Posted by: Apollo, November 13, 2009, 11:31am; Reply: 2
While I was looking at this and zooming in on the locations (amazingly, they have caught my house again in the postwar images prior to my "house in the country" being converted at no cost to me into a "house in the city" :( ), I noticed feature now a active in Google Maps.
Although I freely admit I usually gripe about having advertising foist upon me, for once, it is a good thing and we can profit from it.
When you zoom in on the Google views, there are now icons, and even names over businesses, and these can be clicked for more info, such as full name and address.
One of the problems with the aerial views has been trying to pin down or identify who or what you are looking at, as the street may not be shown, and if you don't know the area, then you have no idea of what you are looking at, or of getting your bearings.
For once, it looks as if advertising material actually has some use other than nuisance value :)
Posted by: Apollo, November 13, 2009, 11:34am; Reply: 3
If only you could zoom in to see detail as with the NLS images.
Add the Zoomfox or Image Zoom add-ons to your browser and you can zoom any web page image with the click of mouse button - unless you're using the wrong browser of course ;)
The NLS versions aren't particularly hi-res, and the RCAHMS views zoom just about as well using these tools.
Posted by: jmb, November 13, 2009, 1:14pm; Reply: 4
OK, I had not looked in that much detail.
I often either save and open from the saved file or just paste into an image viewing program.
MB
Posted by: Apollo, November 13, 2009, 3:11pm; Reply: 5
Oh, do I remember doing that more than once... or twice,, or... :)
Image Zoom scales the images directly in the web page just using a right-click.
One trick that's slightly buried in the notes/setup is an option to hold the right button and click on the image of interest, which toggles it between full screen and original size, making it very quick to see if an image has more detail or not.
Posted by: The Navigator, November 13, 2009, 5:47pm; Reply: 6
Just tested the new Google maps feature on my local area.
There are very few businesses shown, presumably only those who have paid money, and the categorisation is often wrong. For example, an optician is categorised as "restaurant" - perhaps because they are called "Mango" ....?

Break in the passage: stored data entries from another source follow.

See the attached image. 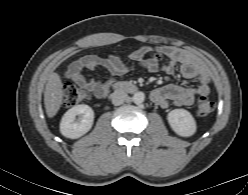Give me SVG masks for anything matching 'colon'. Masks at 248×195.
<instances>
[{"label": "colon", "mask_w": 248, "mask_h": 195, "mask_svg": "<svg viewBox=\"0 0 248 195\" xmlns=\"http://www.w3.org/2000/svg\"><path fill=\"white\" fill-rule=\"evenodd\" d=\"M159 58V55H156ZM63 97L65 105L73 107L88 98L87 92L76 84L67 82L63 86ZM214 103L205 96H200L196 101L195 113L198 117H207L212 113Z\"/></svg>", "instance_id": "obj_1"}]
</instances>
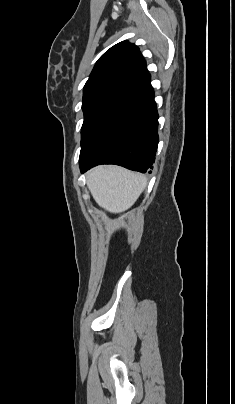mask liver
I'll return each instance as SVG.
<instances>
[{"mask_svg": "<svg viewBox=\"0 0 235 404\" xmlns=\"http://www.w3.org/2000/svg\"><path fill=\"white\" fill-rule=\"evenodd\" d=\"M143 174L119 166H97L87 173V186L96 203L110 213L128 210L146 187Z\"/></svg>", "mask_w": 235, "mask_h": 404, "instance_id": "obj_1", "label": "liver"}]
</instances>
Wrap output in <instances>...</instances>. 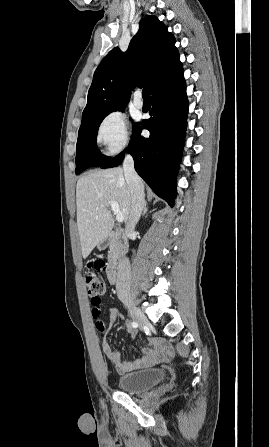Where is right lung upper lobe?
I'll return each mask as SVG.
<instances>
[{
	"label": "right lung upper lobe",
	"mask_w": 269,
	"mask_h": 447,
	"mask_svg": "<svg viewBox=\"0 0 269 447\" xmlns=\"http://www.w3.org/2000/svg\"><path fill=\"white\" fill-rule=\"evenodd\" d=\"M180 66L174 36L157 17H144L127 51L123 53L115 47L97 67L80 128L109 112L125 109L129 84L152 90Z\"/></svg>",
	"instance_id": "right-lung-upper-lobe-1"
}]
</instances>
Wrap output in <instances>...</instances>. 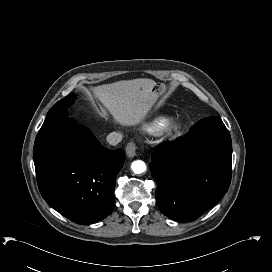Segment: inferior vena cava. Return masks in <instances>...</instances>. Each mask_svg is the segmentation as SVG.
I'll list each match as a JSON object with an SVG mask.
<instances>
[{
	"instance_id": "obj_1",
	"label": "inferior vena cava",
	"mask_w": 272,
	"mask_h": 272,
	"mask_svg": "<svg viewBox=\"0 0 272 272\" xmlns=\"http://www.w3.org/2000/svg\"><path fill=\"white\" fill-rule=\"evenodd\" d=\"M106 140L110 145L115 146L122 141V135L117 132H112L107 135Z\"/></svg>"
}]
</instances>
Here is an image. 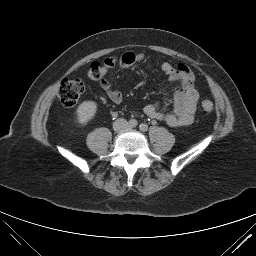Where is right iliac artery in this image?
<instances>
[{"label":"right iliac artery","instance_id":"right-iliac-artery-1","mask_svg":"<svg viewBox=\"0 0 256 256\" xmlns=\"http://www.w3.org/2000/svg\"><path fill=\"white\" fill-rule=\"evenodd\" d=\"M137 121L135 119H131L129 122H128V125L130 127H136L137 126Z\"/></svg>","mask_w":256,"mask_h":256}]
</instances>
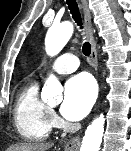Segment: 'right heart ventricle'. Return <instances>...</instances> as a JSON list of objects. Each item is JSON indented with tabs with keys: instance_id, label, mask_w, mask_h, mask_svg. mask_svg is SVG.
<instances>
[{
	"instance_id": "1",
	"label": "right heart ventricle",
	"mask_w": 131,
	"mask_h": 151,
	"mask_svg": "<svg viewBox=\"0 0 131 151\" xmlns=\"http://www.w3.org/2000/svg\"><path fill=\"white\" fill-rule=\"evenodd\" d=\"M14 123L19 135L27 141H42L50 135L54 125L51 109L40 99L37 82H30L20 90Z\"/></svg>"
}]
</instances>
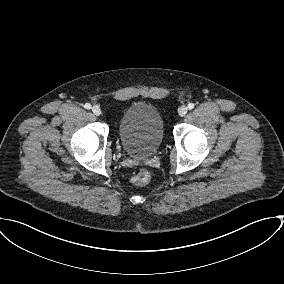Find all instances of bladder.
Returning <instances> with one entry per match:
<instances>
[{"mask_svg": "<svg viewBox=\"0 0 284 284\" xmlns=\"http://www.w3.org/2000/svg\"><path fill=\"white\" fill-rule=\"evenodd\" d=\"M118 134L125 152L137 159L152 156L162 143L164 125L159 111L145 103L129 106L121 115Z\"/></svg>", "mask_w": 284, "mask_h": 284, "instance_id": "31cf9c89", "label": "bladder"}]
</instances>
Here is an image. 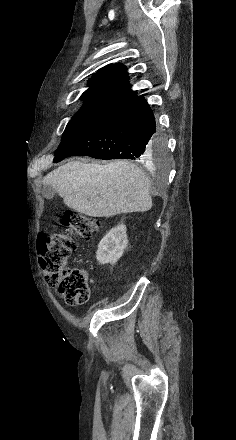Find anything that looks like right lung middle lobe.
<instances>
[{
	"instance_id": "obj_1",
	"label": "right lung middle lobe",
	"mask_w": 236,
	"mask_h": 440,
	"mask_svg": "<svg viewBox=\"0 0 236 440\" xmlns=\"http://www.w3.org/2000/svg\"><path fill=\"white\" fill-rule=\"evenodd\" d=\"M113 108L114 107L106 106V105L85 103L67 124L65 131L62 135V140L59 147L67 143L70 139L77 136L81 132L88 129L101 117H103L105 114L110 112ZM165 159H166L165 143L162 140L157 139L155 142V148L147 161L161 163Z\"/></svg>"
}]
</instances>
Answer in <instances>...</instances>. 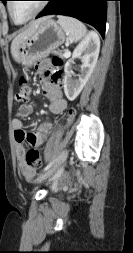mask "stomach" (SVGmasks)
Here are the masks:
<instances>
[{"label": "stomach", "instance_id": "1", "mask_svg": "<svg viewBox=\"0 0 133 253\" xmlns=\"http://www.w3.org/2000/svg\"><path fill=\"white\" fill-rule=\"evenodd\" d=\"M65 41L62 28L53 20L42 22L37 30L19 47L17 60L31 67L37 60L47 57Z\"/></svg>", "mask_w": 133, "mask_h": 253}]
</instances>
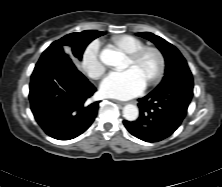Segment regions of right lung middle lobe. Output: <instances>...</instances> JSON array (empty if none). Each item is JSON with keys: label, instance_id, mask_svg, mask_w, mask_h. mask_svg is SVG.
Segmentation results:
<instances>
[{"label": "right lung middle lobe", "instance_id": "obj_1", "mask_svg": "<svg viewBox=\"0 0 222 187\" xmlns=\"http://www.w3.org/2000/svg\"><path fill=\"white\" fill-rule=\"evenodd\" d=\"M104 34V32L95 30H86L81 33H71L64 36L60 40L53 42L45 51H57L64 54H66L65 51H70L71 57L81 60L86 46L92 40Z\"/></svg>", "mask_w": 222, "mask_h": 187}]
</instances>
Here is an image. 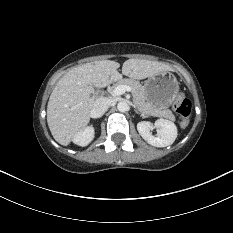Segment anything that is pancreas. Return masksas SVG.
<instances>
[{
  "instance_id": "1",
  "label": "pancreas",
  "mask_w": 233,
  "mask_h": 233,
  "mask_svg": "<svg viewBox=\"0 0 233 233\" xmlns=\"http://www.w3.org/2000/svg\"><path fill=\"white\" fill-rule=\"evenodd\" d=\"M120 85L129 86L131 88L133 102L135 106L138 108V110L142 112L143 114L152 115L156 117H163V118H167L169 120L175 121V116L171 110L169 109L162 110V109L156 108L150 105L146 101L144 87L138 81H135L133 79H122L118 81L115 84V86L112 87L111 93L117 86H120Z\"/></svg>"
}]
</instances>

More of concern is that many locations, paid or not, are in the wrong place. By about a mile in the case of Bothwell Castle. I suspect the use of postcode information here rather than real geographic information.
I have not spotted how to turn off this feature as it could become a huge nuisance if every business was shown. How could it cope with a 20 storey block with eight business on each floor? Arrgghh!
Navigator
Posted by: Apollo, November 13, 2009, 7:20pm; Reply: 7
Google makes its money from ads, you will never be able to "turn this off".
Deselect Labels to remove the info from the view.
I don't know what you're looking at, but Bothwell Castle is, and always has been spot on.
Can you post a screen grab?
Posted by: The Navigator, November 16, 2009, 4:26pm; Reply: 8
Sorry, no screen grab facility on this netbook, but look for junction of Uddingston Road with Blantyre Road.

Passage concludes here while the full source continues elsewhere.